From El Chaltén we can se the spires of Fitz Roy and friends soaring high, a dreamy skyline of grey, brown and white. That is, if it’s not raining. And most of the time Fitz Roy is clad in clouds anyway, being a tower that creates its own weather system. It’s original name, Chaltén, means ”the humid mountain”. (It wasn’t until 1899 that someone proved the mountain wasn’t just a volcano, spewing out smoke).
Tim and I have no intention of trying to climb this famous mountain. We don’t have the skills not the equipment or the time to do it. Plus, when I look at the full Fitz Roy range and my eyes come to rest on Poincenot I know that’s the one. That’s the most beautiful of them all. I wanna be an ice princess, climbing and hacking my way up that spire! It’s so clean, it’s lines so neat. Another year, perhaps. One can never have to many dreams…

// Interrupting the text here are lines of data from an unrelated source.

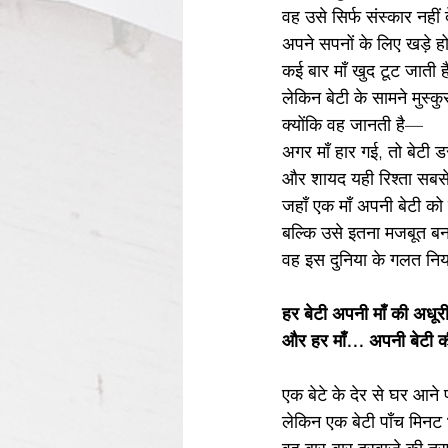
वह उसे सिर्फ संस्कार नहीं 
अपने सपनों के लिए खड़े ह
कई बार माँ खुद टूट जाती ह
लेकिन बेटी के सामने मुस्कु
क्योंकि वह जानती है—
अगर माँ हार गई, तो बेटी
और शायद यही रिश्ता सबस
जहाँ एक माँ अपनी बेटी को 
बल्कि उसे इतना मजबूत बन
वह इस दुनिया के गलत नि
हर बेटी अपनी माँ की अधूरी
और हर माँ… अपनी बेटी 
एक बेटे के देर से घर आने
लेकिन एक बेटी पाँच मिनट 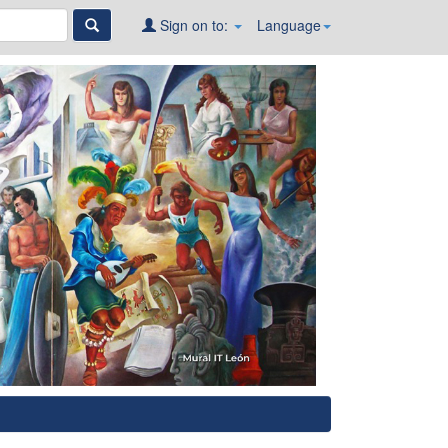
Sign on to:
Language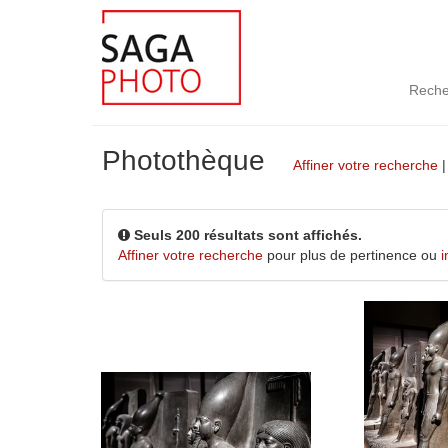
Reche
Photothèque
Affiner votre recherche
Seuls 200 résultats sont affichés.
Affiner votre recherche
pour plus de pertinence ou
i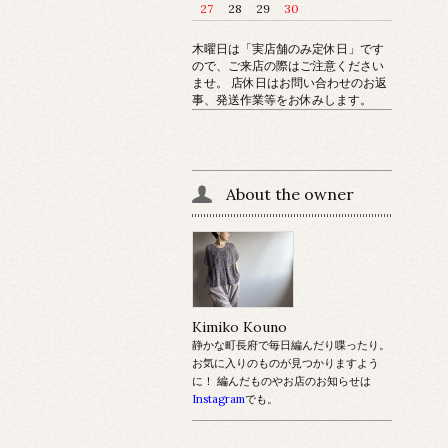
27
28
29
30
木曜日は「実店舗のみ定休日」です
ので、ご来店の際はご注意ください
ませ。 店休日はお問い合わせのお返
事、発送作業等をお休みします。
About the owner
Kimiko Kouno
静かな町長府で毎日編んだり喋ったり。
お気に入りのものが見つかりますよう
に！ 編んだものやお店のお知らせは
Instagram
でも。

To achieve a dream it’s a good idea to go about it all in small steps. I know that I need to keep on practicing my climbing skills on both rock and ice to be able to competently and safely make my way up those beautiful high walls. This time around we will therefor first try our luck on smaller peaks like Guillaumet, De L’s and Medialuna. Some 500 meters of climbing in proper icy alpine conditions is enough for now. I’ll save my first vertical kilometer for later. The approaches alone will be strenuous, with tens of kilometers of walking up sandy trails to thalus slopes and over glaciers, 8 hours or more one way.
It all sounds like a very fun day or two in the mountains, non?
Ah. The alpine paradise. Patagonia. The Chaltén massif, home of Cereo Fitz Roy, Cerro Torres and other beauties. It’s a true pleasure being here in this real world Narnia. You see, it’s not just the mountains which are special, it’s the whole scenery with gnarly old southern beech wood trees, a gazillion of yellow flowers on spiky bushes, a blue green glacial river snaking the bottom of the U-valley below us and condors soaring above our heads. It’s a drop dead beautiful place. If we get to climb, that’s great. If not, we’ll happily enjoy the natural magic.